Even that doesn’t tell you much, aside from the fact that there are a lot of Republicans in California who would prefer to vote for a Nazi over anyone remotely progressive. It doesn’t tell you the whole story, which is that the California Senate race resembles a democratic contest for our choice of feudal lord.
Like the governor contest in Illinois, and like so many other political races between competing members of America’s landed gentry, this election boils down to a battle of the supremely wealthy, with a Nazi thrown in for Trump-era flavor.
De Leon—Feinstein’s challenger who supposedly spurred her to embrace legal cannabis, almost two years after legal cannabis became a real thing that Dianne Feinstein could do nothing to stop—has a lot of positives. He’s Latino, he’s relatively young at 51, and he has left-leaning policy positions that play well with California’s young voters—many of whom are sick of the usual Clinton-style triangulation practiced by centrist Democrats, of which Feinstein is a master. (Behold: Feinstein raised gobs of cash from the health care industry after telling a town hall audience that she didn’t support single-payer like Medicare for all, before updating her campaign website to clarify that she “strongly supports universal health care for all Americans.) But de Leon also has a billionaire behind him.

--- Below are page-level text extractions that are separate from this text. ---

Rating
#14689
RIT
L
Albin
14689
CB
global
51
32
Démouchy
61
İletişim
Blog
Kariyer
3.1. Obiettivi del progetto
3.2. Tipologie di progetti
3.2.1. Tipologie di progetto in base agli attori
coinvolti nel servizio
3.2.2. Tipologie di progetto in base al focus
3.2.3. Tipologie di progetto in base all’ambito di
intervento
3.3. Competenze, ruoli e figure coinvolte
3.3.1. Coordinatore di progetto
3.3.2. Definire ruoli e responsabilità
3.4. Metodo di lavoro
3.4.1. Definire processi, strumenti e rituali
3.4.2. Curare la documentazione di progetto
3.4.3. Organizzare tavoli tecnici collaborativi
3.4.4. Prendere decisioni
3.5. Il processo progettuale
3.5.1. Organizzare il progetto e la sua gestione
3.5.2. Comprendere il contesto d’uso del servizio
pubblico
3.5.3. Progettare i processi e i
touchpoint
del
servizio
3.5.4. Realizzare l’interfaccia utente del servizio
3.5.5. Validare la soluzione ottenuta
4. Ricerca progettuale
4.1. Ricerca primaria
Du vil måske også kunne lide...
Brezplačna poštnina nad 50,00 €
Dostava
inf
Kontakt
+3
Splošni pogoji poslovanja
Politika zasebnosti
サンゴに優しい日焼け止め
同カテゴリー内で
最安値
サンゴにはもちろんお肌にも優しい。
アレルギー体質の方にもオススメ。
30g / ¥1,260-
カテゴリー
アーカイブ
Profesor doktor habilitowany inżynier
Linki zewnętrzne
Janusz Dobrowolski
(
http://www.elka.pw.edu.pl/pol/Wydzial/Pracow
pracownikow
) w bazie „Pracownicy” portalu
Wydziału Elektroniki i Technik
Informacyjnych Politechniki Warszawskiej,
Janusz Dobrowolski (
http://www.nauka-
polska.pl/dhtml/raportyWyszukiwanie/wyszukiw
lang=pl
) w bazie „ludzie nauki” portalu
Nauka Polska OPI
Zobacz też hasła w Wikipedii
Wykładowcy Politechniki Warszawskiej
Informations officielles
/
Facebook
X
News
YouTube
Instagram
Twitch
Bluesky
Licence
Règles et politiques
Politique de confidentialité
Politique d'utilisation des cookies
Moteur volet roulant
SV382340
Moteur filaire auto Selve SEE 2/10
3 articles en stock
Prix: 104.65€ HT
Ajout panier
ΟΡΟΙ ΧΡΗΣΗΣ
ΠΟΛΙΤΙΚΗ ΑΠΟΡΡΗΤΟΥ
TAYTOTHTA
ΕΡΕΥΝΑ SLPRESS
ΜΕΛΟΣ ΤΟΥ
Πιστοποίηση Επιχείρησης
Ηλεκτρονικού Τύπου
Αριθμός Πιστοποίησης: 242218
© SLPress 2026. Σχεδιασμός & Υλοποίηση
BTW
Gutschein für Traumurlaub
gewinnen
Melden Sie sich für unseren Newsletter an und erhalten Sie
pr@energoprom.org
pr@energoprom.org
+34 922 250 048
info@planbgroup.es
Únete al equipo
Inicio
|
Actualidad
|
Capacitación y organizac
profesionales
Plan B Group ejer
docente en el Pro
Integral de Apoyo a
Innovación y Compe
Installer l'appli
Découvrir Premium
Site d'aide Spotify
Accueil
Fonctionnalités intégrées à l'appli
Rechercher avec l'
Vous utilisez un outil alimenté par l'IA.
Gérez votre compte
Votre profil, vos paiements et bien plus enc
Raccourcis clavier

Democratic mega-donor Tom Steyer announced his endorsement of the upstart on April 18. As POLITICO noted, if Steyer’s checks follow Steyer’s blessing, the dynamic of the race—in which de Leon is running a distant third behind the aforementioned neo-Nazi with an “R” next to his name—could be upended.
Note the chronology here. Feinstein’s “major” marijuana announcement, itself nothing more than a nod toward the status quo, followed not De Leon’s showing at the convention or any of his Bernie Sanders-esque policy positions, but the news that there was a billionaire behind him.

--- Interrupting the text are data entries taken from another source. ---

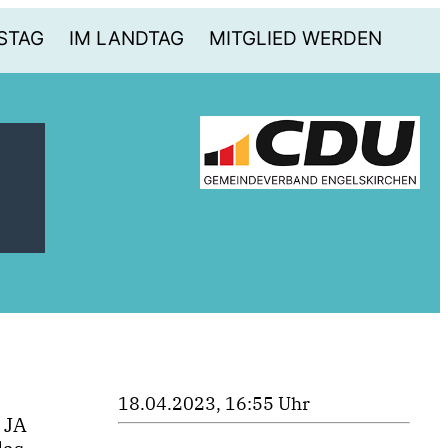
STAG
IM LANDTAG
MITGLIED WERDEN
18.04.2023, 16:55 Uhr
 JA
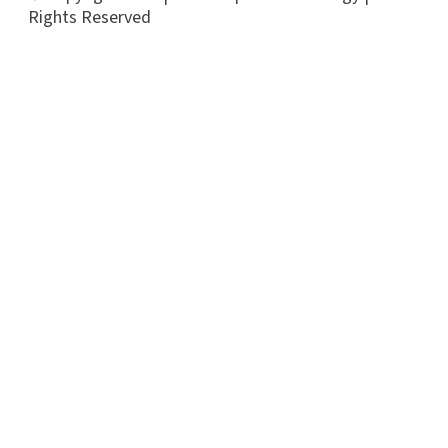
Rights Reserved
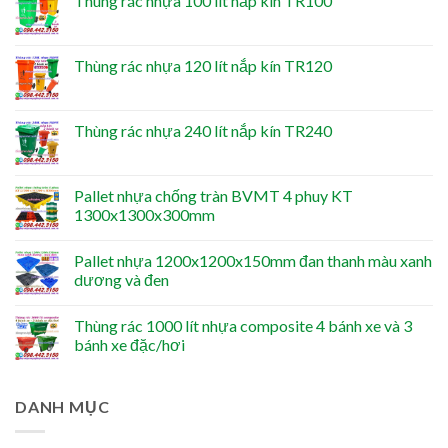
Thùng rác nhựa 100 lít nắp kín TR100
Thùng rác nhựa 120 lít nắp kín TR120
Thùng rác nhựa 240 lít nắp kín TR240
Pallet nhựa chống tràn BVMT 4 phuy KT
1300x1300x300mm
Pallet nhựa 1200x1200x150mm đan thanh màu xanh
dương và đen
Thùng rác 1000 lít nhựa composite 4 bánh xe và 3
bánh xe đặc/hơi
DANH MỤC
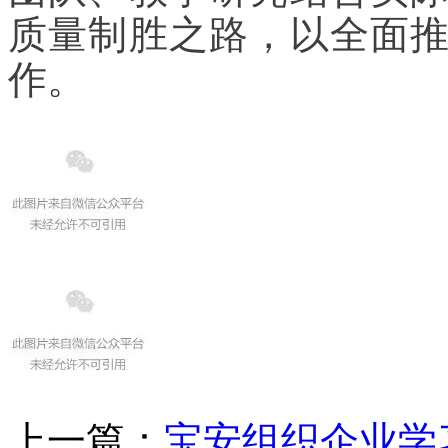
质量制胜之路，以全面
作。
上一篇：
宝安组织企业学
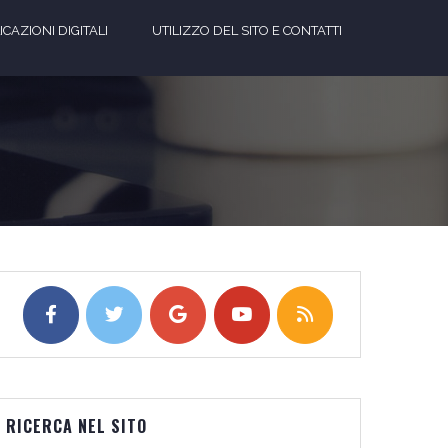
CAZIONI DIGITALI
UTILIZZO DEL SITO E CONTATTI
RICERCA NEL SITO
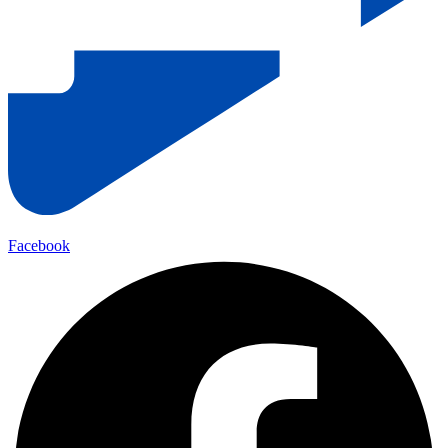
Facebook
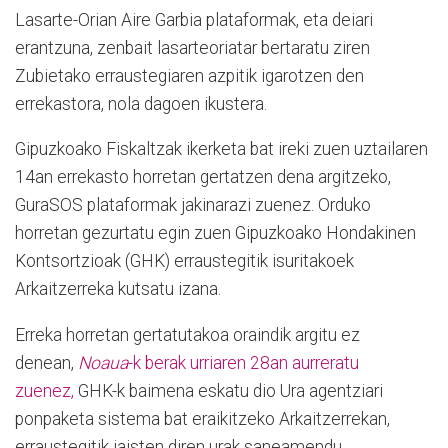
Lasarte-Orian Aire Garbia plataformak, eta deiari
erantzuna, zenbait lasarteoriatar bertaratu ziren
Zubietako erraustegiaren azpitik igarotzen den
errekastora, nola dagoen ikustera.
Gipuzkoako Fiskaltzak ikerketa bat ireki zuen uztailaren
14an errekasto horretan gertatzen dena argitzeko,
GuraSOS plataformak jakinarazi zuenez. Orduko
horretan gezurtatu egin zuen Gipuzkoako Hondakinen
Kontsortzioak (GHK) erraustegitik isuritakoek
Arkaitzerreka kutsatu izana.
Erreka horretan gertatutakoa oraindik argitu ez
denean,
Noaua
-k berak urriaren 28an aurreratu
zuenez,
GHK-k baimena eskatu dio Ura agentziari
ponpaketa sistema bat eraikitzeko Arkaitzerrekan,
erraustegitik jaisten diren urak saneamendu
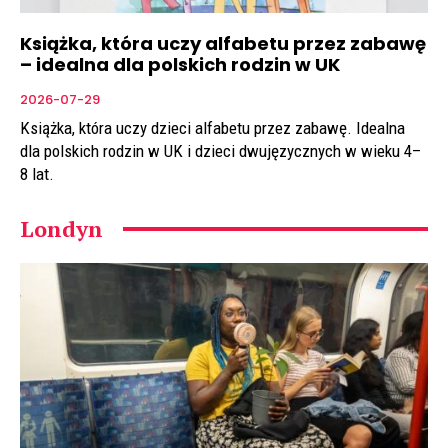
Książka, która uczy alfabetu przez zabawę
– idealna dla polskich rodzin w UK
2026-07-29
Książka, która uczy dzieci alfabetu przez zabawę. Idealna
dla polskich rodzin w UK i dzieci dwujęzycznych w wieku 4–
8 lat.
Londyn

Similar dynamics are underway in other states. The most egregious example is probably Illinois, where the incumbent governor, a private equity tycoon who’s spent $95 million of his own money on his political campaigns since 2014, is facing a challenge from a hotel fortune heir, who was a billionaire at birth—and who also just happens to like marijuana. J.B. Pritzker, whose family built the Hyatt chain of hotels, has so far spent $76.3 million on his campaign, which at this stage is entirely self-financed. This is refreshing insofar as there’s no middle-man between political baron and the public—the man with the money is the man on the campaign posters—but it’s also a sobering reminder of who constitutes the political class: obscenely wealthy people.
This is not to say that all billionaires are automatically or equally bad. Jeff Bezos may run his company like a Rockefeller, but at least he also cares enough about democracy to fund an aggressive news outlet—which is much, much more than you can say about Peter Thiel’s bizarre, frightening admixture of authoritarian libertarianism.
And this is not to paint Dianne Feinstein as an amoral monster. She has values, most of which skew more closely to the capitalist class—like the billionaire backing her progressive challenger. She knows where all the levers of power are in Washington: at the bank.